En descendant, nous sommes passés devant une villa de deux étages, cachée dans un bosquet de parasols chinois, de magnolias et de pins. Elle ressemblait presque à un tas de pierres au hasard sur le fond des rochers. J'ai trouvé l'endroit exceptionnellement beau et j'ai pris ma dernière photo. Soudain, un homme surgit de nulle part et me demanda d'une voix basse mais autoritaire de lui remettre mon appareil photo. Il portait des vêtements civils, mais j'ai remarqué qu'il avait un pistolet. Il a ouvert l'appareil et a exposé tout mon rouleau de pellicule. Puis il a disparu, comme s'il s'était enfoncé dans la terre. Des touristes à côté de moi ont chuchoté qu'il s'agissait d'une des villas d'été de Mao. J'ai ressenti une nouvelle poussée de dégoût à l'égard de Mao, non pas tant pour ses privilèges que pour l'hypocrisie qui consiste à se permettre le luxe tout en disant à son peuple que même le confort est mauvais pour lui. Une fois que nous avons été hors de portée de voix du garde invisible et que j'ai déploré la perte de mes trente-six photos, Jin-ming m'a fait un sourire : "Voyez ce que ça donne d'admirer les lieux saints !"

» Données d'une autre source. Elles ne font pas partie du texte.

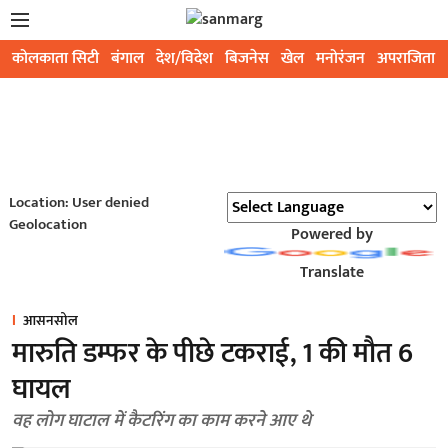
कोलकाता सिटी
बंगाल
देश/विदेश
बिजनेस
खेल
मनोरंजन
अपराजिता
Location: User denied
Geolocation
Powered by
Translate
आसनसोल
मारुति डम्फर के पीछे टकराई, 1 की मौत 6
घायल
वह लोग घाटाल में कैटरिंग का काम करने आए थे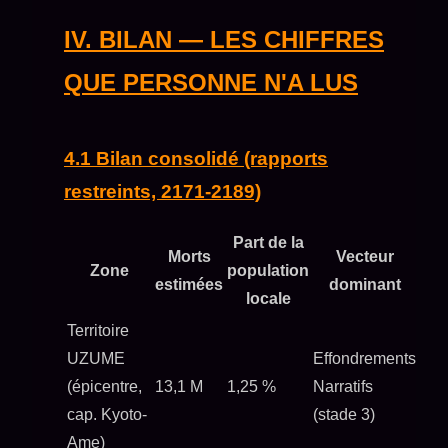
IV. BILAN — LES CHIFFRES
QUE PERSONNE N'A LUS
4.1 Bilan consolidé (rapports
restreints, 2171-2189)
Part de la
Morts
Vecteur
Zone
population
estimées
dominant
locale
Territoire
UZUME
Effondrements
(épicentre,
13,1 M
1,25 %
Narratifs
cap. Kyoto-
(stade 3)
Ame)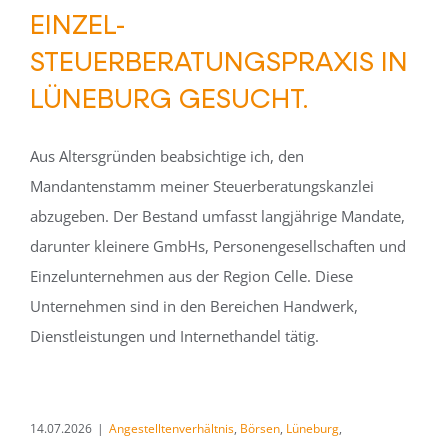
EINZEL-
STEUERBERATUNGSPRAXIS IN
LÜNEBURG GESUCHT.
Aus Altersgründen beabsichtige ich, den
Mandantenstamm meiner Steuerberatungskanzlei
abzugeben. Der Bestand umfasst langjährige Mandate,
darunter kleinere GmbHs, Personengesellschaften und
Einzelunternehmen aus der Region Celle. Diese
Unternehmen sind in den Bereichen Handwerk,
Dienstleistungen und Internethandel tätig.
14.07.2026
|
Angestelltenverhältnis
,
Börsen
,
Lüneburg
,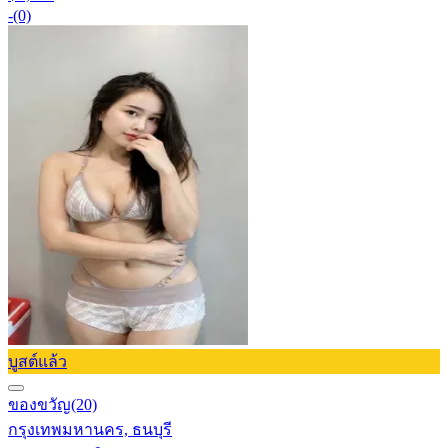
-
(0)
บูสต์แล้ว
ของขวัญ
(20)
กรุงเทพมหานคร, ธนบุรี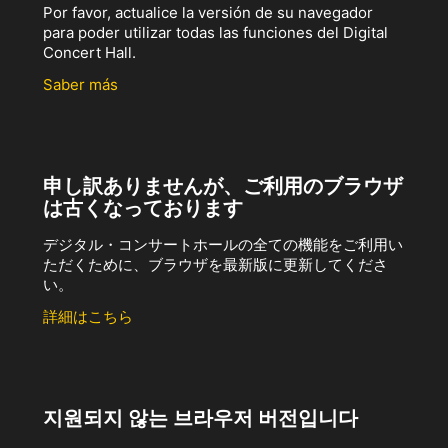
Por favor, actualice la versión de su navegador
para poder utilizar todas las funciones del Digital
Concert Hall.
Saber más
申し訳ありませんが、ご利用のブラウザ
は古くなっております
デジタル・コンサートホールの全ての機能をご利用い
ただくために、ブラウザを最新版に更新してくださ
い。
詳細はこちら
지원되지 않는 브라우저 버전입니다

Nous avons quitté Lushan en bus. Comme tous les bus de Chine, il était bondé et nous devions tendre le cou pour essayer de respirer. Pratiquement aucun nouveau bus n'avait été construit depuis le début de la révolution culturelle, alors que la population urbaine avait augmenté de plusieurs dizaines de millions de personnes. Au bout de quelques minutes, nous nous sommes soudain arrêtés. La porte d'entrée a été forcée et un homme en civil à l'air autoritaire s'est glissé à l'intérieur. Descendez !" aboya-t-il.
"Des invités américains arrivent par ici. Il est préjudiciable au prestige de notre patrie qu'ils voient toutes ces têtes en désordre !" Nous avons essayé de nous accroupir, mais le bus était trop bondé. L'homme a crié : "Il est du devoir de chacun de sauvegarder l'honneur de notre patrie ! Nous devons présenter une apparence ordonnée et digne ! Descendez ! Pliez les genoux !"
Soudain, j'ai entendu la voix tonitruante de Jin-ming : "Le président Mao ne nous a-t-il pas ordonné de ne jamais plier les genoux devant les impérialistes américains ?" C'était le début des ennuis.
L'humour n'a pas été apprécié. L'homme a jeté un regard sévère dans notre direction, mais n'a rien dit. Il a jeté un autre coup d'œil rapide sur le bus et s'est empressé de partir. Il ne voulait pas que les "invités américains" soient témoins d'une scène. Partout où nous sommes allés au cours de notre voyage sur le Yangtsé, nous avons vu les conséquences de la révolution culturelle : temples détruits, statues renversées et vieilles villes anéanties. Il ne restait que peu de traces de l'ancienne civilisation chinoise. Mais la perte est encore plus profonde. Non seulement la Chine avait détruit la plupart de ses belles choses, mais elle en avait perdu l'appréciation et était incapable d'en créer de nouvelles. À l'exception des paysages très abîmés mais toujours magnifiques, la Chine était devenue un pays laid.